Totals and per share amounts may not add due to rounding. Per
share quarterly amounts may not add to annual per share amounts
due to material changes in the Company's weighted average diluted
share count, if any.
|
2 2012-2013 growth assumes the midpoint of
2013 Guidance.
|
Historical cost accounting for real estate assets implicitly assumes
that the value of real estate assets diminishes predictably over time.

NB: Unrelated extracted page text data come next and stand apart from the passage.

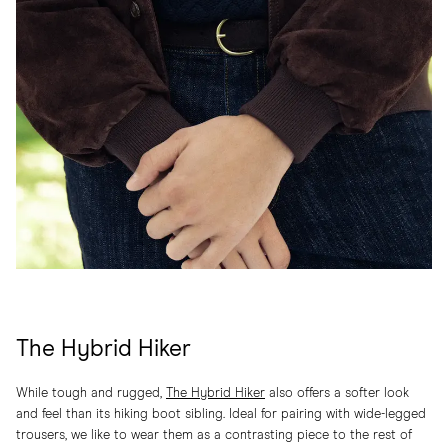
The Hybrid Hiker
While tough and rugged,
The Hybrid Hiker
also offers a softer look
and feel than its hiking boot sibling. Ideal for pairing with wide-legged
trousers, we like to wear them as a contrasting piece to the rest of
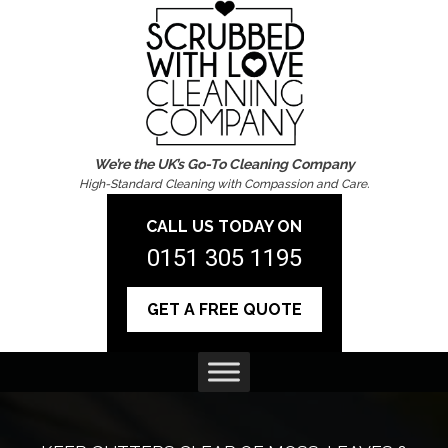
We’re the UK’s Go-To Cleaning Company
High-Standard Cleaning with Compassion and Care.
CALL US TODAY ON
0151 305 1195
GET A FREE QUOTE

Since real estate values instead have historically risen or fallen with
market conditions, many industry investors have considered presentations
of operating results for real estate companies that use historical cost
accounting to be insufficient by themselves. To overcome this problem,
the Company considers FFO and normalized FFO appropriate measures of
operating performance of an equity REIT. Moreover, the Company believes
that normalized FFO provides useful information because it allows
investors, analysts and Company management to compare the Company's
operating performance to the operating performance of other real estate
companies and between periods on a consistent basis without having to
account for differences caused by unanticipated items such as
transactions and litigation.
The Company uses the NAREIT definition of FFO. NAREIT defines FFO as net
income, computed in accordance with GAAP, excluding gains (or losses)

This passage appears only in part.